« Non, ils ne l’auraient pas crû. »
Dans l’Allégorie de la caverne, Platon se demande : que se passerait-il si l’un des prisonniers parvenait à se libérer de ses chaînes et à s’échapper de la caverne? Et si ce prisonnier était Jay (Naïm El Kaldaoui), un petit garçon de 7 ans?
Avec Allégorie citadine, Alice Rohrwacher et JR proposent un puissant film sous forme d’allégorie poussant le spectateur à réfléchir à ce qu’est la liberté et, aussi, au sens de celle-ci.
Basé sur le concept de la caverne platonicienne, Allégorie citadine amène le spectateur à se questionner sur la perception de la réalité. Mais le tout est amené à travers le regard d’un enfant de 7 ans.
Mais qu’est-ce que cette théorie de Platon? Le mythe imagine une humanité qui vit enchaînée, le regard tourné vers le fond d’une caverne et qui observe des ombres se déplacer sur les murs en pensant qu’il s’agit de la réalité. D’une certaine façon, c’est un peu le concept du biais visuel. Comme on ne voit qu’une partie du tout, et qu’on ne voit les choses qu’en fonction de nos propres connaissances, on se retrouve parfois à imaginer des choses comme étant une vérité absolue alors qu’en fait, il s’agit d’une illusion.

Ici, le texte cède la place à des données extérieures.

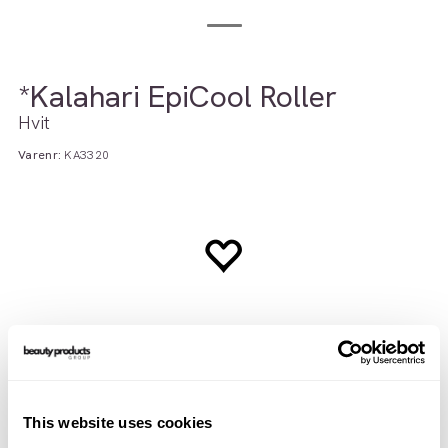
*Kalahari EpiCool Roller
Hvit
Varenr:
KA3320
This website uses cookies
Brukerveiledning
INCI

Pour illustrer ce concept d’illusion, les cinéastes utilisent une multitude de techniques. Tout d’abord, en utilisant un enfant afin de le mettre en opposition avec sa mère, on se retrouve d’emblée avec deux visions du monde : celle de l’enfant qui est plus prône à laisser son imagination embarquer sur la réalité, et celle de la mère, qui vit dans un monde beaucoup plus réel. Entre les deux, on insère le metteur en scène (Leos Carax) qui, en tant qu’artiste et adulte, se permet de laisser l’illusion envahir son univers de façon contrôlée.
Il y a, ensuite, l’utilisation des ombres qui illustrent de façon directe la théorie de Platon. Mais ici, il s’agit de celles des danseuses. Il y a aussi l’utilisation de l’animation pour intégrer l’enfant sur le mur de la ville, lui permettant littéralement de se fondre dans le décor.
Puis, il y a cette utilisation sublime permettant de mixer grotte et décor de cinéma…
Fidèle à elle-même, Rohrwacher utilise le surréel et l’intègre à une réalité brute, créant une sorte de réalisme surréel. C’est une technique qu’elle utilise (ici avec JR) afin de mettre de l’emphase sur des concepts plus théoriques, pouvant ainsi les intégrer à un contexte réel. Dans Les meraviglie, par exemple, elle intégrait un tournage de cinéma dans un lieu qui devait être banal pour les enfants, mais qui devenait soudainement magique. Dans La chimera, elle utilisait le film de genre à la Indiana Jones pour montrer l’appartenance au passé et ce que les objets peuvent représenter dans un contexte historique.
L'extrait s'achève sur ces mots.